Dennoch: Für alle, die einmal Befreiung aus einer für sie lebensbedrohlichen, aussichtslosen Lage erlebt haben, ohne dass sie dafür einsichtige Gründe nennen könnten, wird das wunderbar, wird das ein Wunder gewesen sein – mögen auch diejenigen, die ein solches Geschehen wie z. B. die Heilungsberichte von Lourdes von außen beurteilen, mancherlei Gründe dafür angeben können, warum das Erlebte kein Wunder ist, da es doch offenbar für alles eine natürliche Erklärung gibt.13

Was ist gemeint, wenn von Heilung gesprochen wird?
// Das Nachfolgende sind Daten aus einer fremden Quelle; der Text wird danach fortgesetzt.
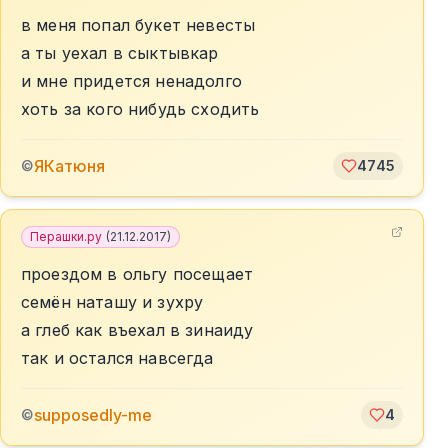
в меня попал букет невесты
а ты уехал в сыктывкар
и мне придется ненадолго
хоть за кого нибудь сходить
ЯКатюня
©
4745
Перашки.ру
(
21.12.2017
)
проездом в ольгу посещает
семён наташу и зухру
а глеб как въехал в зинаиду
так и остался навсегда
supposedly-me
©
4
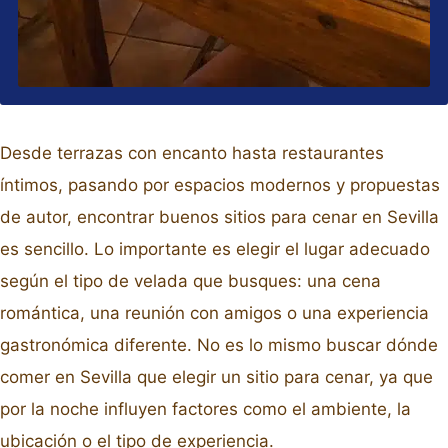
Desde terrazas con encanto hasta restaurantes
íntimos, pasando por espacios modernos y propuestas
de autor, encontrar buenos sitios para cenar en Sevilla
es sencillo. Lo importante es elegir el lugar adecuado
según el tipo de velada que busques: una cena
romántica, una reunión con amigos o una experiencia
gastronómica diferente. No es lo mismo buscar dónde
comer en Sevilla que elegir un sitio para cenar, ya que
por la noche influyen factores como el ambiente, la
ubicación o el tipo de experiencia.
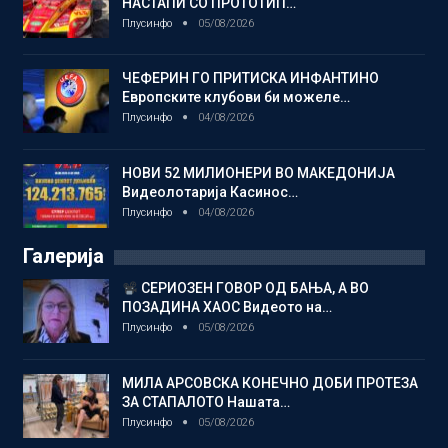
НАСТАПИ СО ПРОТОТИП…
Плусинфо
05/08/2026
ЧЕФЕРИН ГО ПРИТИСКА ИНФАНТИНО
Европските клубови би можеле…
Плусинфо
04/08/2026
НОВИ 52 МИЛИОНЕРИ ВО МАКЕДОНИЈА
Видеолотарија Касинос…
Плусинфо
04/08/2026
Галерија
СЕРИОЗЕН ГОВОР ОД БАЊА, А ВО
ПОЗАДИНА ХАОС Видеото на…
Плусинфо
05/08/2026
МИЛА АРСОВСКА КОНЕЧНО ДОБИ ПРОТЕЗА
ЗА СТАПАЛОТО Нашата…
Плусинфо
05/08/2026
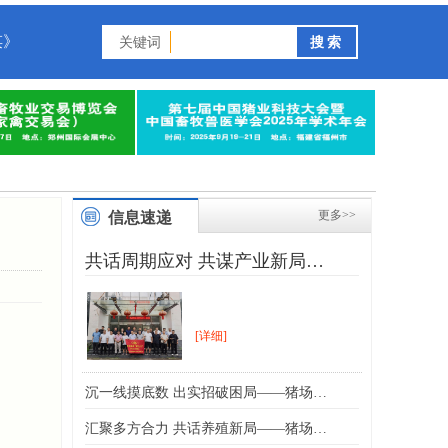
谋》
关键词
更多>>
信息速递
共话周期应对 共谋产业新局…
[详细]
沉一线摸底数 出实招破困局——猪场…
汇聚多方合力 共话养殖新局——猪场…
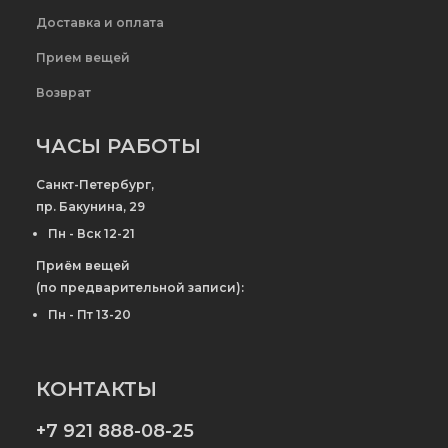
Доставка и оплата
Прием вещей
Возврат
ЧАСЫ РАБОТЫ
Санкт-Петербург,
пр. Бакунина, 29
Пн - Вск 12-21
Приём вещей
(по предварительной записи):
Пн - Пт 13-20
КОНТАКТЫ
+7 921 888-08-25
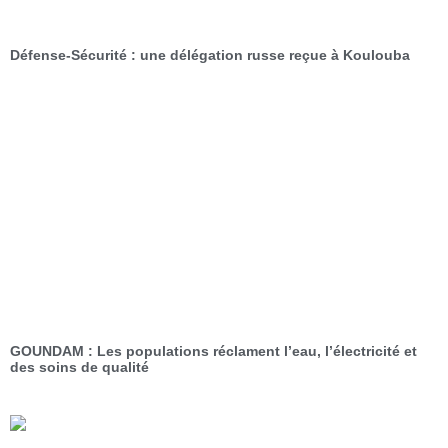
Défense-Sécurité : une délégation russe reçue à Koulouba
GOUNDAM : Les populations réclament l’eau, l’électricité et
des soins de qualité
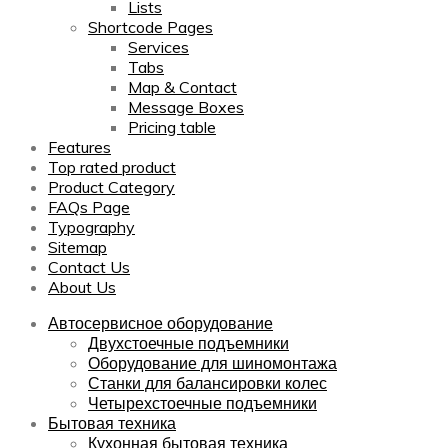
Lists
Shortcode Pages
Services
Tabs
Map & Contact
Message Boxes
Pricing table
Features
Top rated product
Product Category
FAQs Page
Typography
Sitemap
Contact Us
About Us
Автосервисное оборудование
Двухстоечные подъемники
Оборудование для шиномонтажа
Станки для балансировки колес
Четырехстоечные подъемники
Бытовая техника
Кухонная бытовая техника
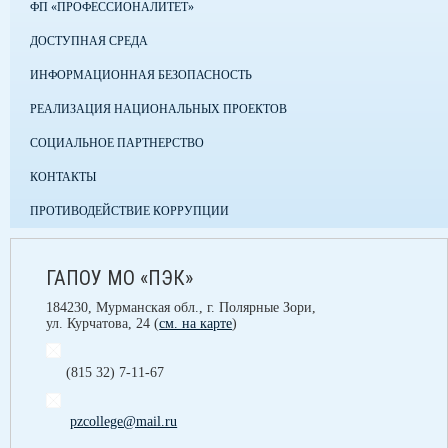
ФП «ПРОФЕССИОНАЛИТЕТ»
ДОСТУПНАЯ СРЕДА
ИНФОРМАЦИОННАЯ БЕЗОПАСНОСТЬ
РЕАЛИЗАЦИЯ НАЦИОНАЛЬНЫХ ПРОЕКТОВ
СОЦИАЛЬНОЕ ПАРТНЕРСТВО
КОНТАКТЫ
ПРОТИВОДЕЙСТВИЕ КОРРУПЦИИ
ГАПОУ МО «ПЭК»
184230, Мурманская обл., г. Полярные Зори,
ул. Курчатова, 24 (
см. на карте
)
(815 32) 7-11-67
pzcollege@mail.ru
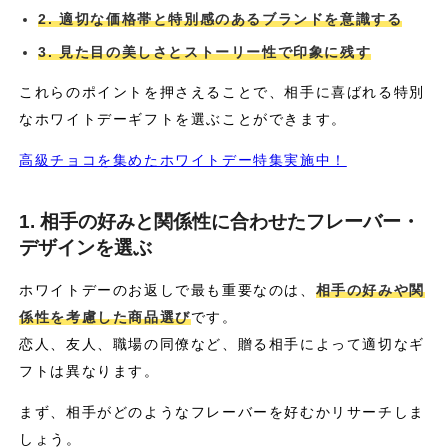
2. 適切な価格帯と特別感のあるブランドを意識する
3. 見た目の美しさとストーリー性で印象に残す
これらのポイントを押さえることで、相手に喜ばれる特別
なホワイトデーギフトを選ぶことができます。
高級チョコを集めたホワイトデー特集実施中！
1. 相手の好みと関係性に合わせたフレーバー・
デザインを選ぶ
ホワイトデーのお返しで最も重要なのは、
相手の好みや関
係性を考慮した商品選び
です。
恋人、友人、職場の同僚など、贈る相手によって適切なギ
フトは異なります。
まず、相手がどのようなフレーバーを好むかリサーチしま
しょう。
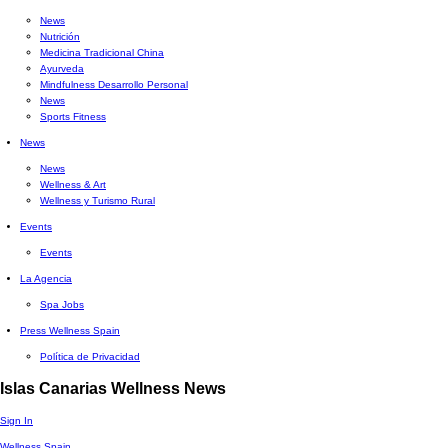
News
Nutrición
Medicina Tradicional China
Ayurveda
Mindfulness Desarrollo Personal
News
Sports Fitness
News
News
Wellness & Art
Wellness y Turismo Rural
Events
Events
La Agencia
Spa Jobs
Press Wellness Spain
Política de Privacidad
Islas Canarias Wellness News
Sign In
Wellness Spain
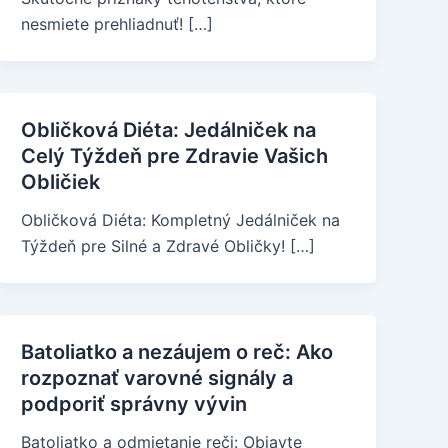
nesmiete prehliadnuť! […]
Obličková Diéta: Jedálniček na
Celý Týždeň pre Zdravie Vašich
Obličiek
Obličková Diéta: Kompletný Jedálniček na
Týždeň pre Silné a Zdravé Obličky! […]
Batoliatko a nezáujem o reč: Ako
rozpoznať varovné signály a
podporiť správny vývin
Batoliatko a odmietanie reči: Objavte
Alle drei genannten Begriffe akzentuieren je unterschiedlich das Phänomen der Heilung, das ein lebenserhaltendes Phänomen alles Lebendigen ist. Leben hätte keinen Bestand ohne die sich ständig vollziehende Korrektur von z. B. durch die UV-Strahlen des Sonnenlichts beschädigter Zellkernsäure (DNS/DNA). Geschieht dies nicht, zerfällt Leben. Ohne Heilung kein Leben. Dieser vitale Vorgang bleibt allerdings unbewusst. Heilung kommt als solche nur zu Bewusstsein, wenn Menschen erfahren, dass sie wieder zu Kräften kommen und zu neuer Lebensfreude finden. Menschen fühlen sich genesen, sobald sie das Bett verlassen und mit erneutem Appetit das Essen genießen können, wenn sie sich wieder in ihren sozialen Verband integrieren und ihrer Arbeit bzw. ihren Aufgaben wie gewohnt nachgehen können, selbst dann, wenn sie fortan mit gewissen krankheitsbedingten Einschränkungen zu leben haben. Unabhängig davon, ob ihre aktuellen Laborwerte der Norm entsprechen, fühlen sich Menschen in dem Grade gesund, in dem sie nicht durch körperliche Schwäche oder diffuse Ängste und Sorgen in ihrem Lebensvollzug beeinträchtigt sind, und das spiegelt sich auch im Sprachgebrauch; denn Heilung bezeichnet manchmal lediglich nichts anderes als ein „Sich-Besserfühlen“ oder „Akzeptanz des Unvermeidlichen“, manchmal ist mit Heilung „Aussöhnung“ im Sinne der Beilegung persönlicher Konflikte gemeint, manchmal aber auch „Gesundung“ oder gar „vollständige Genesung“; darüber hinaus bezeichnet das Wort den Genesungsprozess als solchen und auch sein Ergebnis. Wegen dieser Bedeutungsvielfalt ist stets darauf zu achten, was genau gemeint ist, wenn von Heilung gesprochen wird.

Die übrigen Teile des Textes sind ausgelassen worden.